*What the task requires*: Across the entries that follow, work out the number of lines containing the string "wipo", and state it alone.

** Supplied material follows **

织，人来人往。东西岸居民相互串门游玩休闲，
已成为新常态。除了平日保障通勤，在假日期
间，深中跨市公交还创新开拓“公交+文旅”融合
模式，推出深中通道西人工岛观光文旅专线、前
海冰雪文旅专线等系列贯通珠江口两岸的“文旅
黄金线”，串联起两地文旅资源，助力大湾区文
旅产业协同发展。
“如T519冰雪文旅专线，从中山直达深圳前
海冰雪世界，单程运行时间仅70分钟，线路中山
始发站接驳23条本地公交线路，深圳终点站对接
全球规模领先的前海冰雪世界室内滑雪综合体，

** End of Supplied material **
** Supplied material follows **

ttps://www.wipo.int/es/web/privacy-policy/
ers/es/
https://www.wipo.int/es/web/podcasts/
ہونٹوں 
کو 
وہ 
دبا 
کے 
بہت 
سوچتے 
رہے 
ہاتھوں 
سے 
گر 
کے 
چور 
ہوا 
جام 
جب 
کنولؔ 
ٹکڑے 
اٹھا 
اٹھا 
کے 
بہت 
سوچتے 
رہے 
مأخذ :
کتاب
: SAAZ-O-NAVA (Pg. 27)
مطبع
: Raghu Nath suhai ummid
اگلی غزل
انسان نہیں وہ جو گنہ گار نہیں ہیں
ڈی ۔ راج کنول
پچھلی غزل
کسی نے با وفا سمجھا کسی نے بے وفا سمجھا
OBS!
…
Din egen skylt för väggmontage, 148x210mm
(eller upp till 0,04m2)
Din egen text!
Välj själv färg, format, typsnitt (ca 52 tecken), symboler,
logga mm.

** End of Supplied material **
** Supplied material follows **

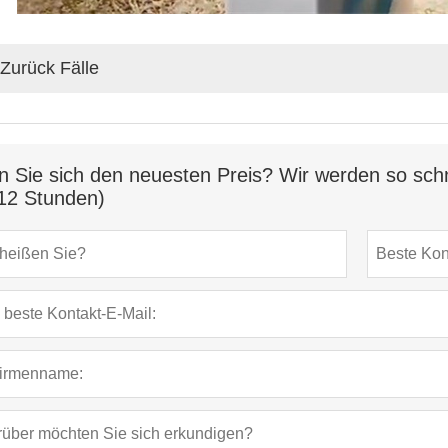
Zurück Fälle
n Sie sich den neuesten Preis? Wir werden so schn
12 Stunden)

** End of Supplied material **

*Exercise response*: 2